#**WEEK 7**

In this lab, we'll be returning to Chapter 4 of the Applied Bioinformatics textbook, and we'll be looking at the chapter on multiple sequence alignments / phylogenetics.

First, since this is a new notebook we'll have to install BioPython using the code block below.

In [None]:
##Install BioPython in Jupyter Notebook
%pip install biopython

##Part 1: Multiple sequence alignment

Multiple sequence alignment involves scaling up the concept of pairwise alignment; that is instead of aligning two sequences against each other, you align three or more sequences against each other.
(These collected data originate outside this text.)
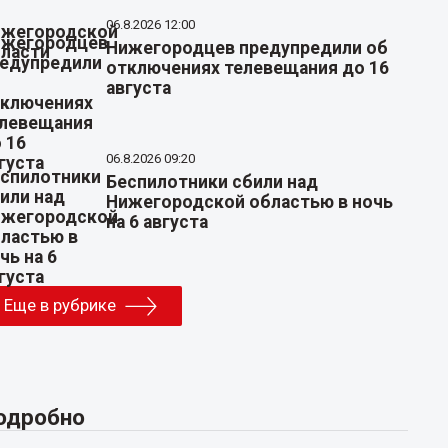
06.8.2026 12:00
Нижегородцев предупредили об
отключениях телевещания до 16
августа
06.8.2026 09:20
Беспилотники сбили над
Нижегородской областью в ночь
на 6 августа
Еще в рубрике
одробно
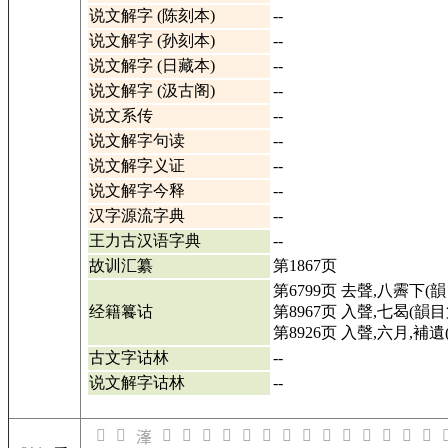
说文解字 (陈刻本)
--
说文解字 (孙刻本)
--
说文解字 (日藏本)
--
说文解字 (汲古阁)
--
说文系传
--
说文解字句读
--
说文解字义证
--
说文解字今释
--
汉字源流字典
--
王力古汉语字典
--
故训汇纂
第1867页
第6799页 去聲,八霽下(韻
经籍籑诂
第8967页 入聲,七曷(韻目
第8926页 入聲,六月,補遺
古文字诂林
--
说文解字诂林
--
𣺽
𣺾
𣻀
𣻁
𣻂
𣻄
𣻅
𣻆
𣻈
𣻉
𣻊
𣻋
𣻌
𣻎
𣻏
𣻐

𣺿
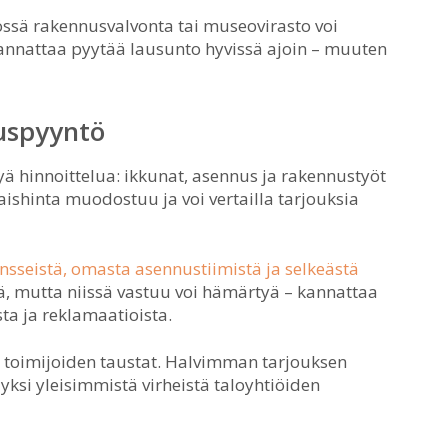
össä rakennusvalvonta tai museovirasto voi
 kannattaa pyytää lausunto hyvissä ajoin – muuten
ouspyyntö
ä hinnoittelua: ikkunat, asennus ja rakennustyöt
aishinta muodostuu ja voi vertailla tarjouksia
nsseistä, omasta asennustiimistä ja selkeästä
iä, mutta niissä vastuu voi hämärtyä – kannattaa
ta ja reklamaatioista.
a toimijoiden taustat. Halvimman tarjouksen
yksi yleisimmistä virheistä taloyhtiöiden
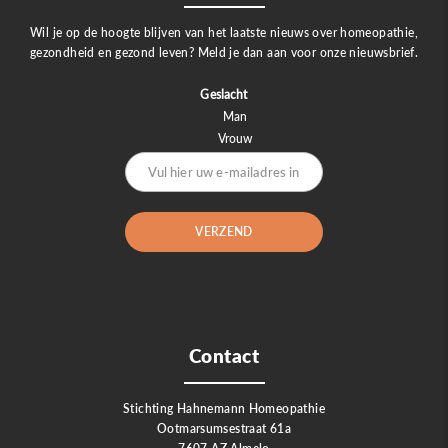
Wil je op de hoogte blijven van het laatste nieuws over homeopathie,
gezondheid en gezond leven? Meld je dan aan voor onze nieuwsbrief.
Geslacht
Man
Vrouw
Contact
Stichting Hahnemann Homeopathie
Ootmarsumsestraat 61a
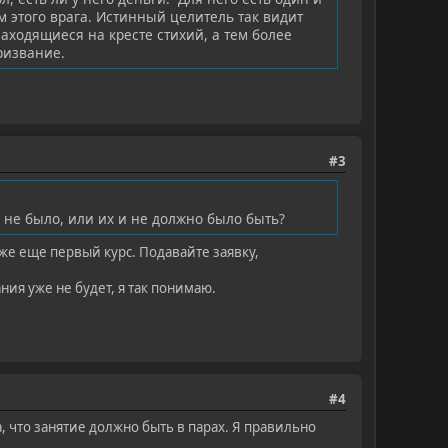
м этого врага. Истинный целитель так видит
аходящиеся на кресте стихий, а тем более
ризвание.
#3
 не было, или их и не должно было быть?
же еще первый курс. Подавайте заявку,
ния уже не будет, я так понимаю.
#4
а, что занятие должно быть в парах. Я правильно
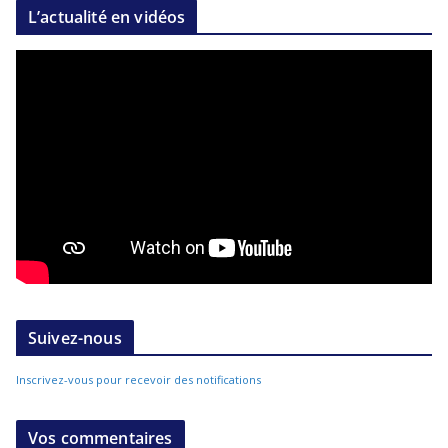
L’actualité en vidéos
Suivez-nous
Inscrivez-vous pour recevoir des notifications
Vos commentaires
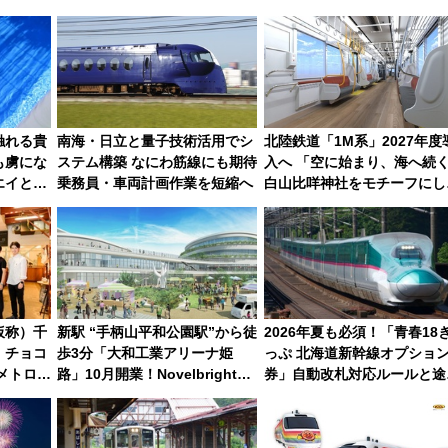
触れる貴
南海・日立と量子技術活用でシ
北陸鉄道「1M系」2027年度
も虜にな
ステム構築 なにわ筋線にも期待
入へ 「空に始まり、海へ続
エイとサ
乗務員・車両計画作業を短縮へ
白山比咩神社をモチーフにし
」【夏休
神秘的なデザイン
仮称）千
新駅 “手柄山平和公園駅”から徒
2026年夏も必須！「青春18
・チョコ
歩3分「大和工業アリーナ姫
っぷ 北海道新幹線オプショ
メトロが
路」10月開業！Novelbright公
券」自動改札対応ルールと途
のまち
演 や大相撲巡業など 豪華イベ
下車の罠
ントとアクセス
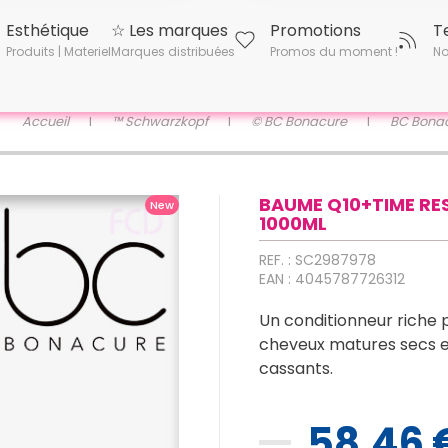
Esthétique
☆ Les marques
Promotions
T
Produits | Materiel
Marques distribuées
Promos du moment !
No
Accueil
™ Schwarzkopf
© BC Bonacure
BC Bonac
BAUME Q10+TIME RE
New
1000ML
REF. : SC2987978
EAN : 4045787726312
Un conditionneur riche 
cheveux matures secs 
cassants.
58,46 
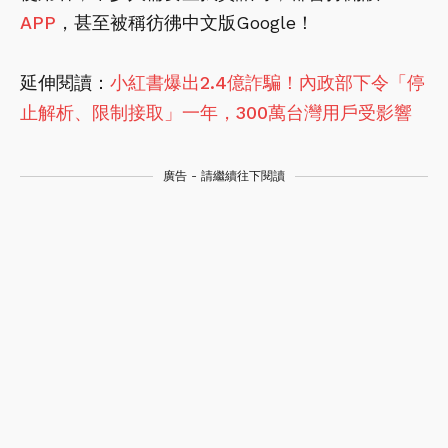
APP
，甚至被稱彷彿中文版Google！
延伸閱讀：
小紅書爆出2.4億詐騙！內政部下令「停
止解析、限制接取」一年，300萬台灣用戶受影響
廣告 - 請繼續往下閱讀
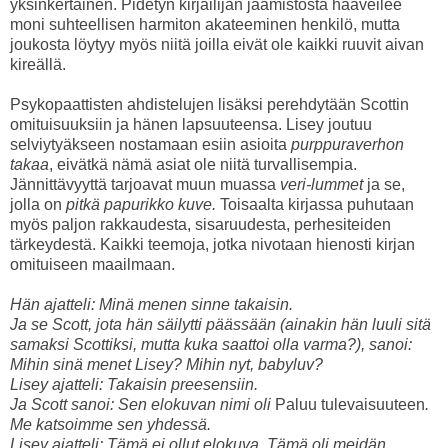
yksinkertainen. Pidetyn kirjailijan jäämistöstä haaveilee
moni suhteellisen harmiton akateeminen henkilö, mutta
joukosta löytyy myös niitä joilla eivät ole kaikki ruuvit aivan
kireällä.
Psykopaattisten ahdistelujen lisäksi perehdytään Scottin
omituisuuksiin ja hänen lapsuuteensa. Lisey joutuu
selviytyäkseen nostamaan esiin asioita
purppuraverhon
takaa
, eivätkä nämä asiat ole niitä turvallisempia.
Jännittävyyttä tarjoavat muun muassa
veri-lummet
ja se,
jolla on
pitkä papurikko kuve.
Toisaalta kirjassa puhutaan
myös paljon rakkaudesta, sisaruudesta, perhesiteiden
tärkeydestä. Kaikki teemoja, jotka nivotaan hienosti kirjan
omituiseen maailmaan.
Hän ajatteli: Minä menen sinne takaisin.
Ja se Scott, jota hän säilytti päässään (ainakin hän luuli sitä
samaksi Scottiksi, mutta kuka saattoi olla varma?), sanoi:
Mihin sinä menet Lisey? Mihin nyt, babyluv?
Lisey ajatteli: Takaisin preesensiin.
Ja Scott sanoi: Sen elokuvan nimi oli
Paluu tulevaisuuteen
.
Me katsoimme sen yhdessä.
Lisey ajatteli: Tämä ei ollut elokuva. Tämä oli meidän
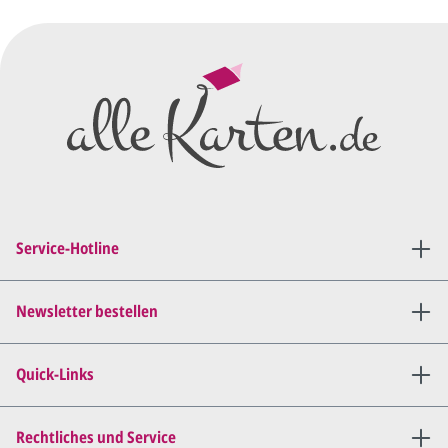
Druck.
Wir erstellen ein
Preisangebot
und im
Anschluss den ersten
Entwurf/Korrekturabzug
.
Diesen senden wir Ihnen als
PDF per E-Mail.
Sie setzen sich mit uns in
Verbindung (telefonisch oder
Service-Hotline
per E-Mail) und besprechen mit
uns, was Sie am
Entwurf
geändert
haben möchten.
Newsletter bestellen
Wir senden Ihnen den
angepassten Entwurf per E-
Quick-Links
Mail zu.
Dies wiederholen wir so lange,
bis
alles für Sie perfekt ist
.
Rechtliches und Service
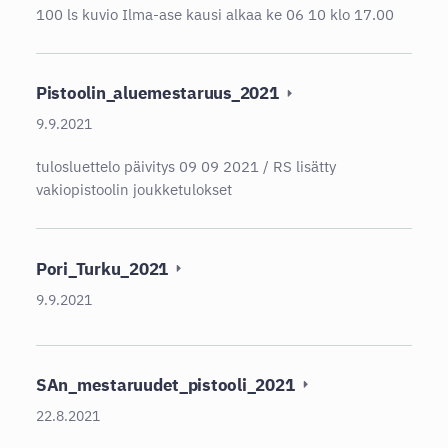
100 ls kuvio Ilma-ase kausi alkaa ke 06 10 klo 17.00
Pistoolin_aluemestaruus_2021
9.9.2021
tulosluettelo päivitys 09 09 2021 / RS lisätty
vakiopistoolin joukketulokset
Pori_Turku_2021
9.9.2021
SAn_mestaruudet_pistooli_2021
22.8.2021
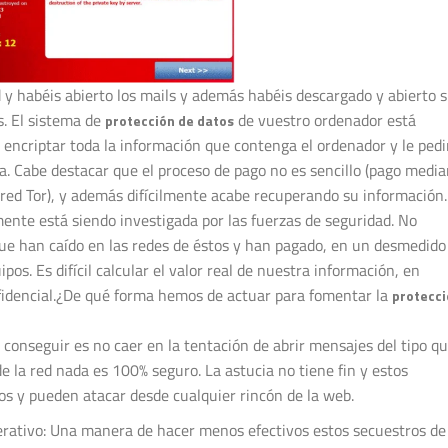
d y habéis abierto los mails y además habéis descargado y abierto 
s. El sistema de
de vuestro ordenador está
protección de datos
encriptar toda la información que contenga el ordenador y le pedi
a. Cabe destacar que el proceso de pago no es sencillo (pago medi
a red Tor), y además difícilmente acabe recuperando su información
ente está siendo investigada por las fuerzas de seguridad. No
ue han caído en las redes de éstos y han pagado, en un desmedido
pos. Es difícil calcular el valor real de nuestra información, en
fidencial.¿De qué forma hemos de actuar para fomentar la
protecci
onseguir es no caer en la tentación de abrir mensajes del tipo q
 la red nada es 100% seguro. La astucia no tiene fin y estos
s y pueden atacar desde cualquier rincón de la web.
rativo: Una manera de hacer menos efectivos estos secuestros de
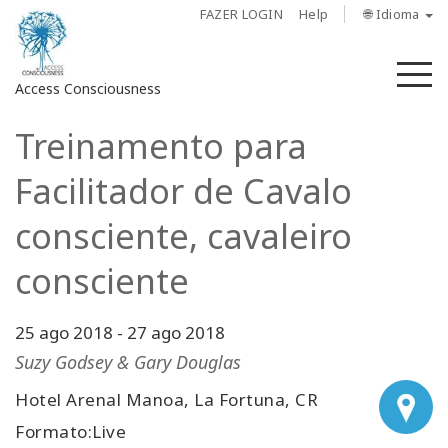
FAZER LOGIN
Help
🌐 Idioma
M
Access Consciousness
Treinamento para
Fazer
login
Facilitador de Cavalo
em
sua
consciente, cavaleiro
conta
consciente
Sobre
25 ago 2018
-
27 ago 2018
Access
Bars
Suzy Godsey & Gary Douglas
Hotel Arenal Manoa, La Fortuna, CR
Regiões
Formato:Live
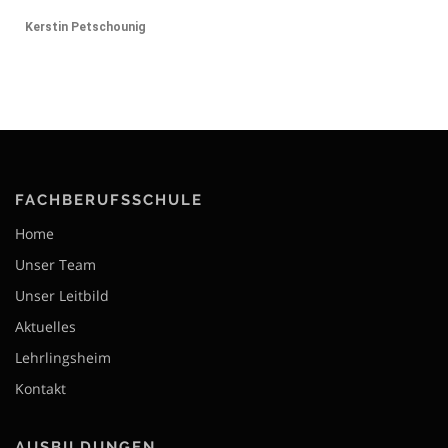
Kerstin Petschounig
FACHBERUFSSCHULE
Home
Unser Team
Unser Leitbild
Aktuelles
Lehrlingsheim
Kontakt
AUSBILDUNGEN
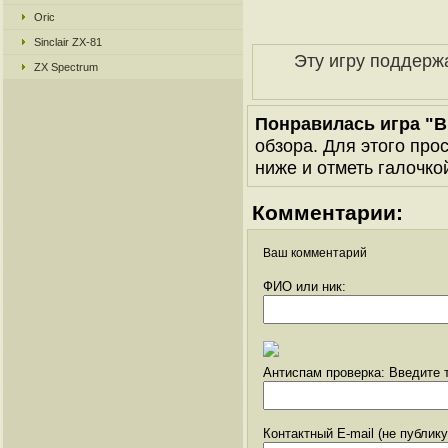
Oric
Sinclair ZX-81
Эту игру поддерж
ZX Spectrum
Понравилась игра "B
обзора. Для этого про
ниже и отметь галочкой
Комментарии:
Ваш комментарий
ФИО или ник:
Антиспам проверка: Введите т
Контактный E-mail (не публик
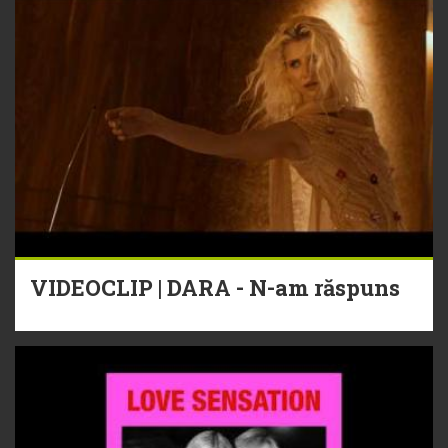
VIDEOCLIP | DARA - N-am răspuns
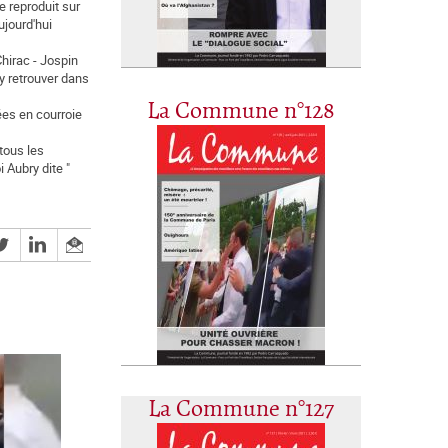
e reproduit sur
ujourd'hui
hirac - Jospin
y retrouver dans
La Commune n°128
mées en courroie
 tous les
i Aubry dite "
La Commune n°127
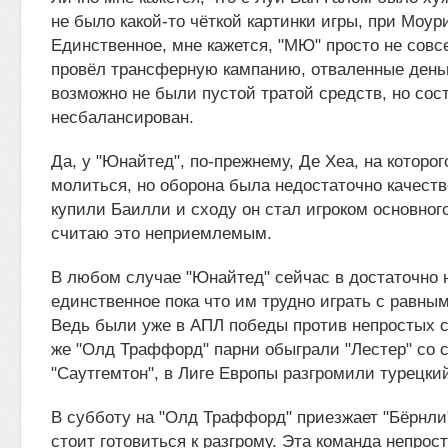
не было какой-то чёткой картинки игры, при Моур
Единственное, мне кажется, "МЮ" просто не сов
провёл трансферную кампанию, отваленные деньг
возможно не были пустой тратой средств, но сос
несбалансирован.
Да, у "Юнайтед", по-прежнему, Де Хеа, на которо
молиться, но оборона была недостаточно качеств
купили Баилли и сходу он стал игроком основного
считаю это неприемлемым.
В любом случае "Юнайтед" сейчас в достаточно 
единственное пока что им трудно играть с равны
Ведь были уже в АПЛ победы против непростых с
же "Олд Траффорд" парни обыграли "Лестер" со с
"Саутгемтон", в Лиге Европы разгромили турецкий
В субботу на "Олд Траффорд" приезжает "Бёрнли"
стоит готовиться к разгрому. Эта команда непрост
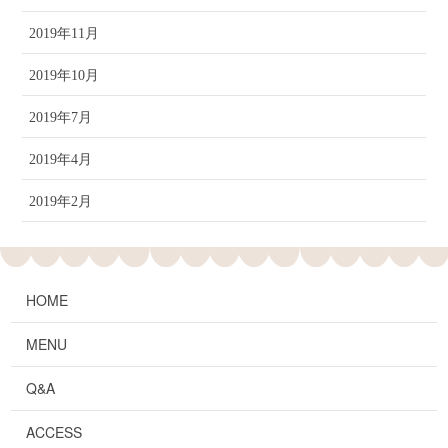
2019年11月
2019年10月
2019年7月
2019年4月
2019年2月
HOME
MENU
Q&A
ACCESS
If you haven't read Section 4.1 of the textbook, do it now.

You'll note that they discuss four methods of multiple sequence alignment; dynamic programming, progressive alignment, iterative alignment, and genome alignment. The categorization of MFA algorithms is kind of blurry and this is one categorization among many; the main ones we talked about in class are pairwise vs iterative, but there's many algorithms which use an adapted version of either approach or a combination of the two. The most important things to remember for now are:

1. Multiple sequence alignment is computationally difficult

2. All MSA algorithms have to balance speed vs complexity. The more complex the algorithm the more likely they are to be accurate, but the slower they tend to be.

Up until this point we've been using BioPython for all our bioinformatic analyses: you might be asking at this point whether you can use BioPython to carry out a multiple sequence alignment. Of course you can! However, it is a bit more complicated than you might think.

In [None]:
##Align sequences using the ClustalW algorithm implemented in BioPython
from Bio.Align.Applications import ClustalwCommandline


in_file = "example_sequences.fasta"

clustalw_cline = ClustalwCommandline("clustalw2", infile="example_sequences.fasta")

print(clustalw_cline)

clustalw2 -infile=example_sequences.fasta

from Bio import AlignIO
align = AlignIO.read("example_sequences.aln", "clustal")
print(align)

The code above *should* perform a MSA using the ClustalW algorithm, but it doesn't. That's because BioPython doesn't directly contain the code necessary to run the ClustalW algorithm; it has what's called a **wrapper**, which allows you to implement the algorithm without having to exit the coding environment you're currently using. However, this assumes that there is something inside the wrapper. In this case, the BioPython module is looking for the ClustalW software inside the wrapper, and is finding... nothing!

Instead of installing ClustalW from source in a Jupyter notebook, we're going to use the online server where ClustalW is handily installed for you. You can find the online version [here.](https://https://www.genome.jp/tools-bin/clustalw)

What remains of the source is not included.